Aunque no se trata de centros de enseñanza formal, las pagodas imparten las clases con contenidos educativos básicos.

Chau Ty, monje principal de la pagoda Soai So, dejó saber: “Los cursos de lengua jemer para niños se imparten principalmente durante las vacaciones de verano. Tienen una duración de entre dos y dos meses y medio, periodo en el que los alumnos aprenden tanto la escritura como su lengua materna”.

El objetivo de estas clases es reforzar el conocimiento del idioma jemer entre las nuevas generaciones y fortalecer la coordinación entre pagodas, escuelas y familias en la educación infantil. A pesar de las dificultades, los monjes mantienen un firme compromiso con esta labor educativa, señaló Chau Cat, monje principal de la pagoda My A.

“La pagoda My A imparte clases de pali. Cada año se organizan uno o dos cursos.

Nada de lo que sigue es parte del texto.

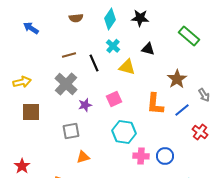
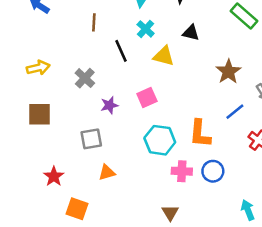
brown line: (69, 55) -> (94, 22), moved, turned -72
yellow arrow: (22, 82) -> (38, 68), moved
gray cross: (66, 84) -> (85, 78), size x0.7
orange L-shape: (155, 104) -> (200, 134), moved
red star: (22, 166) -> (54, 176), moved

La provincia concede gran importancia a la educación infantil, incluida la organización de estas actividades, y la población local también nos brinda un firme apoyo”, manifestó.

Además de la lengua y la lectoescritura, los niños reciben formación sobre costumbres, tradiciones y expresiones culturales del pueblo jemer, bajo la guía de monjes y docentes.

Chau Ne Som Nath, un estudiante de la comuna de O Lam, comentó: “Los monjes imparten clases gratuitas y organizan asimismo concursos con premios para los ganadores. Durante las lecciones se enseñan normas de convivencia social, sutras budistas y elementos de la cultura popular. Algunas pagodas ofrecen además música tradicional, percusión y danzas folclóricas, lo que despierta un gran interés entre los niños y fomenta su participación”.

Las autoridades locales acompañan y respaldan a las pagodas en la organización de estos cursos. Asimismo, el sector educativo envía docentes a algunos templos para reforzar la enseñanza. En aquellos casos en que las pagodas no disponen de instalaciones propias, se habilitan espacios comunitarios en las aldeas, explicó Neang Sam Bo, vicepresidenta del Comité Popular de O Lam.

“Catorce de las quince pagodas del municipio de O Lam imparten cursos de lengua jemer para niños durante el verano. La comunidad jemer aspira a que estas iniciativas contribuyan a preservar la lengua y la escritura de su grupo étnico. En 2025, el gobierno ofreció apoyo financiero a los docentes de estos cursos, mientras que la aldea de O Lam aportó una cantidad equivalente a más de 15.000 dólares”, recalcó.

Estos cursos estivales en las pagodas budistas Theravada jemeres de An Giang constituyen una iniciativa sostenida que contribuye de forma efectiva a la preservación de las lenguas y escrituras de las minorías étnicas en Vietnam.